WHAT NEEDS TO BE DONE:
Using the entries below, give the count of lines that hold "kliešte". Say nothing besides the number.

##### INFORMATION SHOWN #####

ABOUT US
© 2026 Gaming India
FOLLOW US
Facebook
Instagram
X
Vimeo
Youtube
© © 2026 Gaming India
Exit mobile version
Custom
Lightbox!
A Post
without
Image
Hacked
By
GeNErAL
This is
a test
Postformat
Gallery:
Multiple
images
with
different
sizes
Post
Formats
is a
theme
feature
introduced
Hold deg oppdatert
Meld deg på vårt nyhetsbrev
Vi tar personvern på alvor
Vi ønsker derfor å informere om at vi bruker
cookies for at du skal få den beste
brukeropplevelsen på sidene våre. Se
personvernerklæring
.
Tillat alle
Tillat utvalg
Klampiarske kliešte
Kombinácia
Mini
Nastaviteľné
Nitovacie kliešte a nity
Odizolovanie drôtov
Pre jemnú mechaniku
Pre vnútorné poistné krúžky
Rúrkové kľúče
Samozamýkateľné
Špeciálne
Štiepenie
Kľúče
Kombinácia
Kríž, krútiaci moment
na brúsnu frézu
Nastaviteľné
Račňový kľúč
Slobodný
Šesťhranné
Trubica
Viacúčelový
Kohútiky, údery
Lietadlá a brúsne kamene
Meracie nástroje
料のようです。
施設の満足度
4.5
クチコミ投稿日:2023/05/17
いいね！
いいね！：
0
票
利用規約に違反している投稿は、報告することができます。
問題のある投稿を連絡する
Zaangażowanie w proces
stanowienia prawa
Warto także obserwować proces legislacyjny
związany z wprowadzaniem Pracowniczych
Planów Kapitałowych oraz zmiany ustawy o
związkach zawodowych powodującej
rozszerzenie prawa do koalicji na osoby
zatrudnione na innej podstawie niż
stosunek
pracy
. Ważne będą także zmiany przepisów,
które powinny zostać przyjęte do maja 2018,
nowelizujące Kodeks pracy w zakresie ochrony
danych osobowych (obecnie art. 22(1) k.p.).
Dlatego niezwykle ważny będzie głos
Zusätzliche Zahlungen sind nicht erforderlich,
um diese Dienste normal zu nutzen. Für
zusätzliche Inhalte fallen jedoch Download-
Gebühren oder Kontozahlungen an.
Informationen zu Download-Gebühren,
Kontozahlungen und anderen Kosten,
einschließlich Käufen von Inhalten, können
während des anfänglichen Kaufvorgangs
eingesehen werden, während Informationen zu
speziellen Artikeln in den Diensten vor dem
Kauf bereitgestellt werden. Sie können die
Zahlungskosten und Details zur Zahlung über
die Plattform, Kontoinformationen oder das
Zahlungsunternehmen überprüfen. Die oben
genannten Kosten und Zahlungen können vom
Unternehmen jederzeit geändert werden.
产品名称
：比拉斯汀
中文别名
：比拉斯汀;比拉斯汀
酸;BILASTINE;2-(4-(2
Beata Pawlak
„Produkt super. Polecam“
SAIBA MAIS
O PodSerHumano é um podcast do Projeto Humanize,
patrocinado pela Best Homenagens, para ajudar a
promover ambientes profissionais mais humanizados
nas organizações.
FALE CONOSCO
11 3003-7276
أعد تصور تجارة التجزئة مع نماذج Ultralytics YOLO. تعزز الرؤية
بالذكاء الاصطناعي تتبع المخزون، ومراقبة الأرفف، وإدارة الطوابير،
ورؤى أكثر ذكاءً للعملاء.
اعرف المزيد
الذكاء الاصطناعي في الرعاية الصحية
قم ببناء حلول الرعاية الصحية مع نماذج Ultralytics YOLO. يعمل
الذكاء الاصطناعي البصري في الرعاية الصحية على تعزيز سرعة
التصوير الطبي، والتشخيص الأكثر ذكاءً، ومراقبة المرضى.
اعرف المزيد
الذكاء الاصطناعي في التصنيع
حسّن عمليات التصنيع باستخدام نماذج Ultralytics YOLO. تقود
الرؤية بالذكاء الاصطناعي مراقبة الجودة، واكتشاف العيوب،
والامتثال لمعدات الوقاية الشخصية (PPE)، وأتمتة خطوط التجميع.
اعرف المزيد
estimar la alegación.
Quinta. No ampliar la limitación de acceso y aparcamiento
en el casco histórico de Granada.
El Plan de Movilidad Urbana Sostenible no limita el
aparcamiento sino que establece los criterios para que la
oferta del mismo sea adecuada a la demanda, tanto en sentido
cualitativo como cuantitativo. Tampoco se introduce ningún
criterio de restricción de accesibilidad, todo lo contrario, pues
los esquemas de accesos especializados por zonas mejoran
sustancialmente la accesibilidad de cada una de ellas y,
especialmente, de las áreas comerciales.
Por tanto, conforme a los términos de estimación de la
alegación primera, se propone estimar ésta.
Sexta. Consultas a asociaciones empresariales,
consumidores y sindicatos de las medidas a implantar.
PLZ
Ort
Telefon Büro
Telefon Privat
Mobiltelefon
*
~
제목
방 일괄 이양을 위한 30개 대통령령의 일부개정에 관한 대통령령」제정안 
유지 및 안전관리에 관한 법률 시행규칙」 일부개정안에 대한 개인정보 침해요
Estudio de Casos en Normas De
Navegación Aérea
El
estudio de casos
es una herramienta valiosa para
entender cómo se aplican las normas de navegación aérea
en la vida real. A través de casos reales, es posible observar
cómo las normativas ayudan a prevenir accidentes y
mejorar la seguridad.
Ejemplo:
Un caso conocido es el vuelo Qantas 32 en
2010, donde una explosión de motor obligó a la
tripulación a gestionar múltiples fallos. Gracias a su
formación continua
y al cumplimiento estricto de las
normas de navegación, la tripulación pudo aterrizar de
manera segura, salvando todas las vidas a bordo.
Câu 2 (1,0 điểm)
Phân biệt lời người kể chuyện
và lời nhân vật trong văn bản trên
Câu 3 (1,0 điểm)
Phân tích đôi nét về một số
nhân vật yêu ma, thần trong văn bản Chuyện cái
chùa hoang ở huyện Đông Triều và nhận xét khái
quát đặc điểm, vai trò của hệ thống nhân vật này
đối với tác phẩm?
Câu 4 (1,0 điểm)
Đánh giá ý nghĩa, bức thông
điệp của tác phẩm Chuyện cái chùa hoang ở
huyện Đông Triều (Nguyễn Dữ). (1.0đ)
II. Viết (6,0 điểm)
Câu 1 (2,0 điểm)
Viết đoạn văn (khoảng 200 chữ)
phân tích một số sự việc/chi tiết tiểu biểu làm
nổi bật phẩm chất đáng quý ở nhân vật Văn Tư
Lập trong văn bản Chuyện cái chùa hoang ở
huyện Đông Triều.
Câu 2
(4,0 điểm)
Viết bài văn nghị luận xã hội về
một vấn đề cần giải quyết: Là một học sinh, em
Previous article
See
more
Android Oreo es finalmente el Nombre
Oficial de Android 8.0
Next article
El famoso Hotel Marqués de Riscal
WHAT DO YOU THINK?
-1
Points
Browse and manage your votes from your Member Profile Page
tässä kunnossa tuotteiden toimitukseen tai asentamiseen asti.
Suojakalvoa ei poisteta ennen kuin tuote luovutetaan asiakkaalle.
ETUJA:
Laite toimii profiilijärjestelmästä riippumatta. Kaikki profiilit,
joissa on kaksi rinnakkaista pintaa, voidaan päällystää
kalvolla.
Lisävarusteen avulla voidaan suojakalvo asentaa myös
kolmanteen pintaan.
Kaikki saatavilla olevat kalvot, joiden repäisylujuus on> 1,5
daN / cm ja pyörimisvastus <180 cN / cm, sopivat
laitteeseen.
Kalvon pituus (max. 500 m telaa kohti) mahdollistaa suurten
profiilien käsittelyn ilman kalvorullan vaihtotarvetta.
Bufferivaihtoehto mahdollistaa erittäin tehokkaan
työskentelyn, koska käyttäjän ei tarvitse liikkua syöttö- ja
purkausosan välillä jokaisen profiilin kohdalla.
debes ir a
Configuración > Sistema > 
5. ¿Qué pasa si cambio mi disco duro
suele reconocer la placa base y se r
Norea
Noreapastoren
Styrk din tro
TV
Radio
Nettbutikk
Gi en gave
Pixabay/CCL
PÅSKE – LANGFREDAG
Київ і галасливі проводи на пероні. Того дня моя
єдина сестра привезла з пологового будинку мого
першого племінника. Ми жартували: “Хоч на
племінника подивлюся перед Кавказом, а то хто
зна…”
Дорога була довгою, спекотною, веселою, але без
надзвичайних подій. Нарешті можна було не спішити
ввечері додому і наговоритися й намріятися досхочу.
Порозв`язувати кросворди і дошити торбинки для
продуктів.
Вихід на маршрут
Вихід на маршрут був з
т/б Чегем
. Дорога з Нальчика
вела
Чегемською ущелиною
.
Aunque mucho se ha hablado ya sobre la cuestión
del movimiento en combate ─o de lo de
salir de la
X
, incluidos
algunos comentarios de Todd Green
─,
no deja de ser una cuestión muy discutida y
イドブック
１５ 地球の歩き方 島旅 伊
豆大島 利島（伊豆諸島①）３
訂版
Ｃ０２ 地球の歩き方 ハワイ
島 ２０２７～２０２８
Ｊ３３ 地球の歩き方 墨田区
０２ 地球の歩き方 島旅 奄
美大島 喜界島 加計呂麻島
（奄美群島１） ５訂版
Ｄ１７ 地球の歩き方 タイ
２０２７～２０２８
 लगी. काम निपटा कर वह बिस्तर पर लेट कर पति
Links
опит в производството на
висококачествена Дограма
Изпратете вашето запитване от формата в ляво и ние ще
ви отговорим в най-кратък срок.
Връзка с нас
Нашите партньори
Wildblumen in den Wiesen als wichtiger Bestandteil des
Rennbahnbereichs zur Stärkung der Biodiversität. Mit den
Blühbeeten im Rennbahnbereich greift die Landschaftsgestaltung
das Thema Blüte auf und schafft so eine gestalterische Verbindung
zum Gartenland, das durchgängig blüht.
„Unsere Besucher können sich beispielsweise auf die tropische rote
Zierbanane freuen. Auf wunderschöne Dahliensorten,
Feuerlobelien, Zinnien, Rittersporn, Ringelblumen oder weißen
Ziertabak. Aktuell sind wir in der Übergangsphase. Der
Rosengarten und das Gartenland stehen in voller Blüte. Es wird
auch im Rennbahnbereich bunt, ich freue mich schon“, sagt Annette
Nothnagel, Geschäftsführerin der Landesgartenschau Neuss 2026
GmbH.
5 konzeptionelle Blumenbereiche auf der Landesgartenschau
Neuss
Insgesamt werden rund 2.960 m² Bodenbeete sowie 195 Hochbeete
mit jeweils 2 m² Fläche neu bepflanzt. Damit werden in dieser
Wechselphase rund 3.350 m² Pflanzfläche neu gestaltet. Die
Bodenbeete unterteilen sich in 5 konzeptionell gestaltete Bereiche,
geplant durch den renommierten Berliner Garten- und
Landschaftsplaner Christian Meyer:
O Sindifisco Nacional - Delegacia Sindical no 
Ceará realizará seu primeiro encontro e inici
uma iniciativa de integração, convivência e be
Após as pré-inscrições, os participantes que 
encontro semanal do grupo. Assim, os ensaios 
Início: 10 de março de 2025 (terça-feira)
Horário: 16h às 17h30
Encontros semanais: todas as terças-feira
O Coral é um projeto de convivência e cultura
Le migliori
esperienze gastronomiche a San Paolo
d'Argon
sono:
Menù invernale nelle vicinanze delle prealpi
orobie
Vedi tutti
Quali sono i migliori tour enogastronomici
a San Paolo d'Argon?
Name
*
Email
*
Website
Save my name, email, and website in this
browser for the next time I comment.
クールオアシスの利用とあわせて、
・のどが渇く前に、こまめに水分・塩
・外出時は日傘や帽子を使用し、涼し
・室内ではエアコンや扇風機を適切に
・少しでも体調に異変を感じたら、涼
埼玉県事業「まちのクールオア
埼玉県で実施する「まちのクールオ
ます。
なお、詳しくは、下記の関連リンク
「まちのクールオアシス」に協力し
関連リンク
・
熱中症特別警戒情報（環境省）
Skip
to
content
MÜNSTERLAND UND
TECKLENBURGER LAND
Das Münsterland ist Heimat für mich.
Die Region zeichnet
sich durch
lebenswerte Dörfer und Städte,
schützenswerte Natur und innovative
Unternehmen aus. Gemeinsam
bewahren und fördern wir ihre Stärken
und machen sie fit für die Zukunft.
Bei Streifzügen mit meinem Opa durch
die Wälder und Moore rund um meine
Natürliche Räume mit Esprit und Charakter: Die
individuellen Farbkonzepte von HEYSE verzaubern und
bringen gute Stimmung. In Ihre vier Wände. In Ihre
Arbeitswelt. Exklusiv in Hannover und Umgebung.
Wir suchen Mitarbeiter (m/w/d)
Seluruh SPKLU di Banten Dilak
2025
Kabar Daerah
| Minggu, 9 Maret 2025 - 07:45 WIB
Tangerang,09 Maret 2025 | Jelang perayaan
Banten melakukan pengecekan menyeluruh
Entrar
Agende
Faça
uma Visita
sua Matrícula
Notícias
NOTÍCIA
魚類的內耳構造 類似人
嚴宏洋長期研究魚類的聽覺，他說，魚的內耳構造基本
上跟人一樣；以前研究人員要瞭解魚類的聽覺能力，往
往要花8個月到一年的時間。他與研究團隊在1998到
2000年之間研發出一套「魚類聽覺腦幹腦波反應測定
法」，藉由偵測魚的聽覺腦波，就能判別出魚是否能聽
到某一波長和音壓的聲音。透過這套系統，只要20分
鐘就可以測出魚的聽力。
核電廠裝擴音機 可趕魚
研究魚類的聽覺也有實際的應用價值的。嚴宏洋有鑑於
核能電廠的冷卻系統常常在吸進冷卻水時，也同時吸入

#####

RESULT BELOW:
2